DATASET RECORDS:
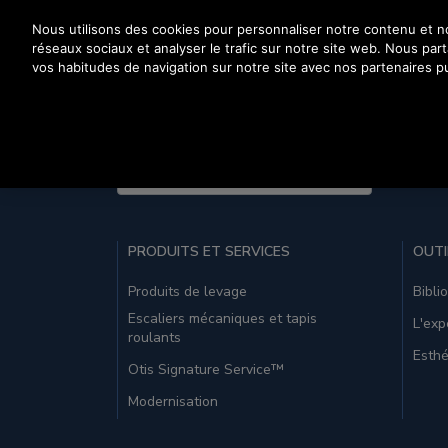
Appuyez sur Entrée pour passer au contenu principal
Nous utilisons des cookies pour personnaliser notre contenu et nos
réseaux sociaux et analyser le trafic sur notre site web. Nous pa
vos habitudes de navigation sur notre site avec nos partenaires pu
PR
United States (EN)
PRODUITS ET SERVICES
OUTI
Produits de levage
Bibli
Escaliers mécaniques et tapis
L'exp
roulants
Esthé
Otis Signature Service™
Modernisation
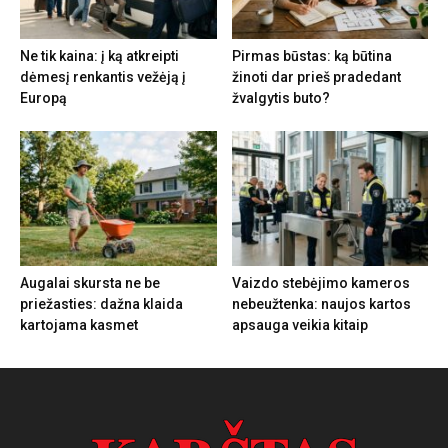
Ne tik kaina: į ką atkreipti
Pirmas būstas: ką būtina
dėmesį renkantis vežėją į
žinoti dar prieš pradedant
Europą
žvalgytis buto?
Augalai skursta ne be
Vaizdo stebėjimo kameros
priežasties: dažna klaida
nebeužtenka: naujos kartos
kartojama kasmet
apsauga veikia kitaip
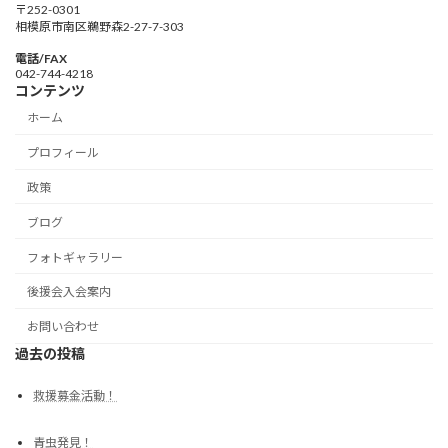
〒252-0301
相模原市南区鵜野森2-27-7-303
電話/FAX
042-744-4218
コンテンツ
ホーム
プロフィール
政策
ブログ
フォトギャラリー
後援会入会案内
お問い合わせ
過去の投稿
救援募金活動！
青虫発見！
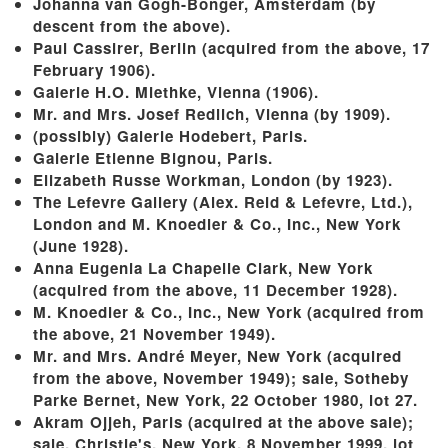
Johanna van Gogh-Bonger, Amsterdam (by
descent from the above).
Paul Cassirer, Berlin (acquired from the above, 17
February 1906).
Galerie H.O. Miethke, Vienna (1906).
Mr. and Mrs. Josef Redlich, Vienna (by 1909).
(possibly) Galerie Hodebert, Paris.
Galerie Etienne Bignou, Paris.
Elizabeth Russe Workman, London (by 1923).
The Lefevre Gallery (Alex. Reid & Lefevre, Ltd.),
London and M. Knoedler & Co., Inc., New York
(June 1928).
Anna Eugenia La Chapelle Clark, New York
(acquired from the above, 11 December 1928).
M. Knoedler & Co., Inc., New York (acquired from
the above, 21 November 1949).
Mr. and Mrs. André Meyer, New York (acquired
from the above, November 1949); sale, Sotheby
Parke Bernet, New York, 22 October 1980, lot 27.
Akram Ojjeh, Paris (acquired at the above sale);
sale, Christie's, New York, 8 November 1999, lot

TASK STATEMENT:
An exact copy of the data is required, with the pictures excluded.

TASK OUTPUT:
Appuyez sur Entrée pour passer au contenu principal
Nous utilisons des cookies pour personnaliser notre contenu et nos
réseaux sociaux et analyser le trafic sur notre site web. Nous pa
vos habitudes de navigation sur notre site avec nos partenaires pu
PR
United States (EN)
PRODUITS ET SERVICES
OUTI
Produits de levage
Bibli
Escaliers mécaniques et tapis
L'exp
roulants
Esthé
Otis Signature Service™
Modernisation
Ne tik kaina: į ką atkreipti
Pirmas būstas: ką būtina
dėmesį renkantis vežėją į
žinoti dar prieš pradedant
Europą
žvalgytis buto?
Augalai skursta ne be
Vaizdo stebėjimo kameros
priežasties: dažna klaida
nebeužtenka: naujos kartos
kartojama kasmet
apsauga veikia kitaip
〒252-0301
相模原市南区鵜野森2-27-7-303
電話/FAX
042-744-4218
コンテンツ
ホーム
プロフィール
政策
ブログ
フォトギャラリー
後援会入会案内
お問い合わせ
過去の投稿
救援募金活動！
青虫発見！
Johanna van Gogh-Bonger, Amsterdam (by
descent from the above).
Paul Cassirer, Berlin (acquired from the above, 17
February 1906).
Galerie H.O. Miethke, Vienna (1906).
Mr. and Mrs. Josef Redlich, Vienna (by 1909).
(possibly) Galerie Hodebert, Paris.
Galerie Etienne Bignou, Paris.
Elizabeth Russe Workman, London (by 1923).
The Lefevre Gallery (Alex. Reid & Lefevre, Ltd.),
London and M. Knoedler & Co., Inc., New York
(June 1928).
Anna Eugenia La Chapelle Clark, New York
(acquired from the above, 11 December 1928).
M. Knoedler & Co., Inc., New York (acquired from
the above, 21 November 1949).
Mr. and Mrs. André Meyer, New York (acquired
from the above, November 1949); sale, Sotheby
Parke Bernet, New York, 22 October 1980, lot 27.
Akram Ojjeh, Paris (acquired at the above sale);
sale, Christie's, New York, 8 November 1999, lot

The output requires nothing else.